Examens complémentaires
Les examens de laboratoire habituels étaient normaux. En ce qui concerne les marqueurs tumoraux, on note une augmentation du CA 125 de 29,4 U/ml, alors que l'ACE et le CA 19.9 restent dans les valeurs normales.
L'hystéroscopie a montré un épaississement de l'endomètre et la biopsie de l'endomètre a montré une tumeur maligne avec une composante de carcinome indifférencié à petites cellules intermédiaires associée à un adénocarcinome endométrioïde avec un aspect villoglandulaire, sans pouvoir exclure une composante stromale maligne. L'immunohistochimie était positive pour la kératine AE1-AE3, la vimentine, le CD56 et l'énolase, et négative pour la chromogranine, avec un Ki67 de 70 % dans la composante indifférenciée. Suite à ces résultats, il a été décidé de lancer une étude d'extension.

Diagnostic
La tomodensitométrie thoraco-abdominale-pelvienne a montré 2 adénopathies rétropéritonéales latérales à la veine cave de 1,7 et 1,4 cm de plus grand diamètre et plusieurs adénopathies sous-centimétriques para-aortiques gauches, ainsi qu'une masse occupant la cavité utérine mesurant 86,8 x 67,7 mm.

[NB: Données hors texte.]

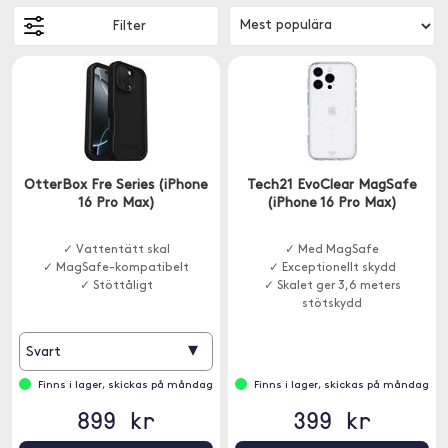
Filter
OtterBox Fre Series (iPhone
Tech21 EvoClear MagSafe
16 Pro Max)
(iPhone 16 Pro Max)
✓ Vattentätt skal
✓ Med MagSafe
✓ MagSafe-kompatibelt
✓ Exceptionellt skydd
✓ Stöttåligt
✓ Skalet ger 3,6 meters
stötskydd
▾
Svart
Finns i lager, skickas på måndag
Finns i lager, skickas på måndag
899 kr
399 kr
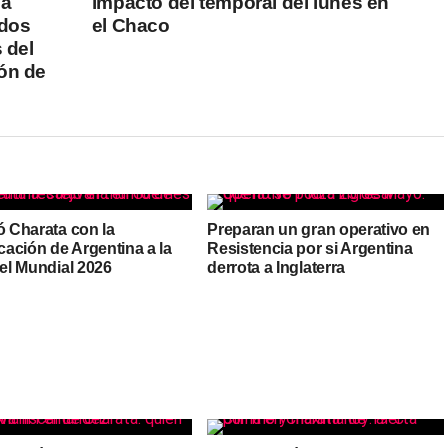
ma
impacto del temporal del lunes en
 dos
el Chaco
 del
ón de
ó Charata con la
Preparan un gran operativo en
icación de Argentina a la
Resistencia por si Argentina
del Mundial 2026
derrota a Inglaterra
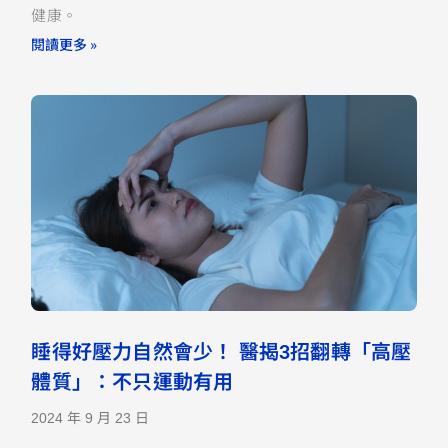
健康。
閱讀更多 »
睡得好壓力自然會少！ 醫揭3招翻轉「高壓
體質」：不只運動有用
2024 年 9 月 23 日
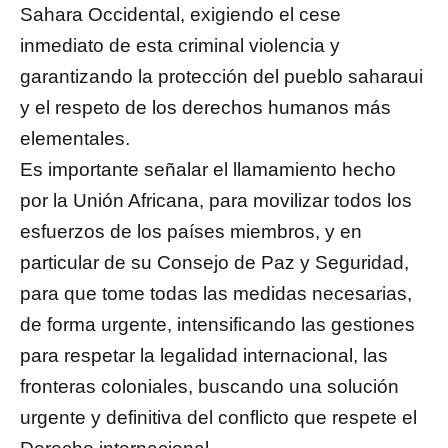
Sahara Occidental, exigiendo el cese
inmediato de esta criminal violencia y
garantizando la protección del pueblo saharaui
y el respeto de los derechos humanos más
elementales.
Es importante señalar el llamamiento hecho
por la Unión Africana, para movilizar todos los
esfuerzos de los países miembros, y en
particular de su Consejo de Paz y Seguridad,
para que tome todas las medidas necesarias,
de forma urgente, intensificando las gestiones
para respetar la legalidad internacional, las
fronteras coloniales, buscando una solución
urgente y definitiva del conflicto que respete el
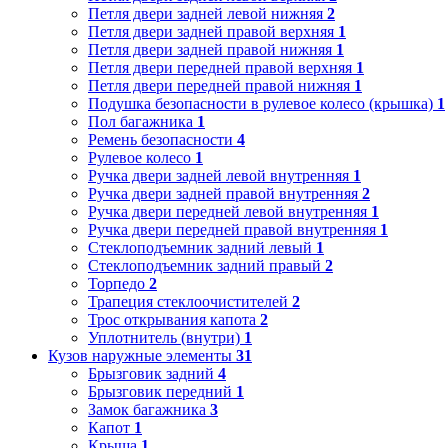
Петля двери задней левой нижняя
2
Петля двери задней правой верхняя
1
Петля двери задней правой нижняя
1
Петля двери передней правой верхняя
1
Петля двери передней правой нижняя
1
Подушка безопасности в рулевое колесо (крышка)
1
Пол багажника
1
Ремень безопасности
4
Рулевое колесо
1
Ручка двери задней левой внутренняя
1
Ручка двери задней правой внутренняя
2
Ручка двери передней левой внутренняя
1
Ручка двери передней правой внутренняя
1
Стеклоподъемник задний левый
1
Стеклоподъемник задний правый
2
Торпедо
2
Трапеция стеклоочистителей
2
Трос открывания капота
2
Уплотнитель (внутри)
1
Кузов наружные элементы
31
Брызговик задний
4
Брызговик передний
1
Замок багажника
3
Капот
1
Крыша
1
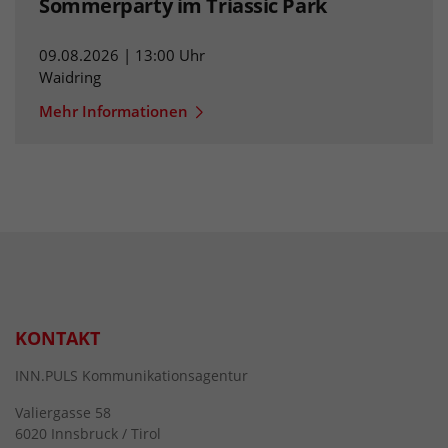
Sommerparty im Triassic Park
09.08.2026 | 13:00 Uhr
Waidring
Mehr Informationen
KONTAKT
INN.PULS Kommunikationsagentur
Valiergasse 58
6020 Innsbruck / Tirol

L'étude a été complétée par une IRM pelvienne qui a révélé la présence d'une volumineuse tumeur de 81 x 70,9 mm avec une distribution circonférentielle occupant la cavité utérine, affectant plus de 50% de l'épaisseur du myomètre, ce qui correspond au stade IB selon la classification de la FIGO.

Traitement
Une laparotomie médiane infra-ombilicale avec lavage péritonéal, une hystérectomie totale avec brassard vaginal, une salpingo-ovariectomie bilatérale et une lymphadénectomie pelvienne bilatérale sont pratiquées.

Evolution
Après analyse de la pièce opératoire, le diagnostic histologique définitif est celui d'un sarcome stromal endométrial indifférencié monomorphe en collision avec un adénocarcinome endométrioïde de stade IB (FIGO 1, grade 2 et 10 mitoses/champ). Dans l'étude immunohistochimique, la composante tumorale indifférenciée a montré une forte positivité pour CD10, B-caténine et WT1, alors qu'elle était négative pour CK AE1/AE3, EMA, chromogranine, synaptophysine, desmine, h-caldesmon, CD20 et CD30.

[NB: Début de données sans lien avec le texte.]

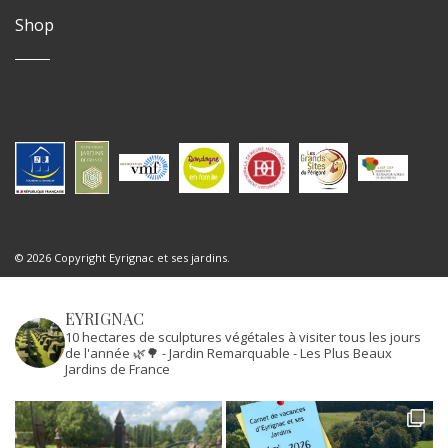
Shop
© 2026 Copyright Eyrignac et ses jardins.
EYRIGNAC
10 hectares de sculptures végétales à visiter tous les jours
de l'année 🌿🌳
- Jardin Remarquable
- Les Plus Beaux
Jardins de France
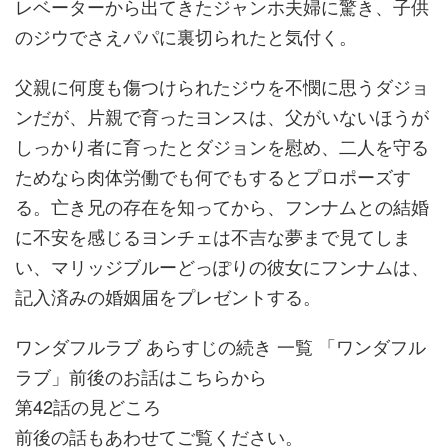
レベーターから出てきたジャンホ夫婦に驚き、子供
のジウでさえパパに裏切られたと気付く。
父親に何度も傷つけられたジウを不憫に思うダジョ
ンだが、片親で育ったヨンスは、父がいないほうが
しっかり者に育ったとダジョンを慰め、二人を守る
ためなら肉体労働でも何でもするとプロポーズす
る。亡き兄の存在を知ってから、フンナムとの結婚
に不安を感じるヨンチェは不吉な夢まで見てしま
い、マリッジブルーどっぽりの彼女にフンナムは、
記入済みの婚姻届をプレゼントする。
ワンダフルラブ あらすじの続き 一覧 「ワンダフル
ラブ」前後のお話はこちらから
第42話の見どころ
前後の話もあわせてご覧ください。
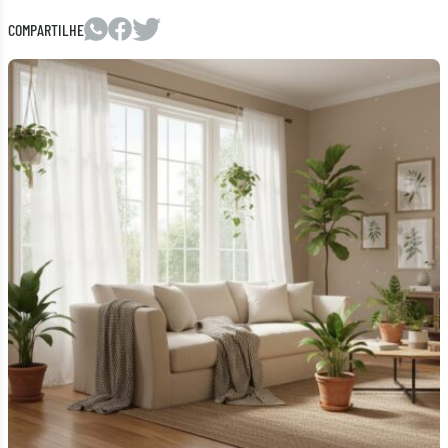
COMPARTILHE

L'étude a été complétée par un scanner PET-CT montrant une adénopathie para-aortique gauche (la plus grande mesurant 9x11 mm), iliaque gauche (la plus grande mesurant 10x15 mm) et iliaque droite (mesurant 6,7 mm), avec des SUV Max de 4,45, 5,87 et 3,58 respectivement.
Dans ces conditions, il a été décidé de commencer un traitement de chimiothérapie selon le schéma Gemcitabine 900 mg/m2 jours 1 et 8, associé à Docetaxel 75 mg/m2 jour 8, tous les 21 jours pendant 4 cycles.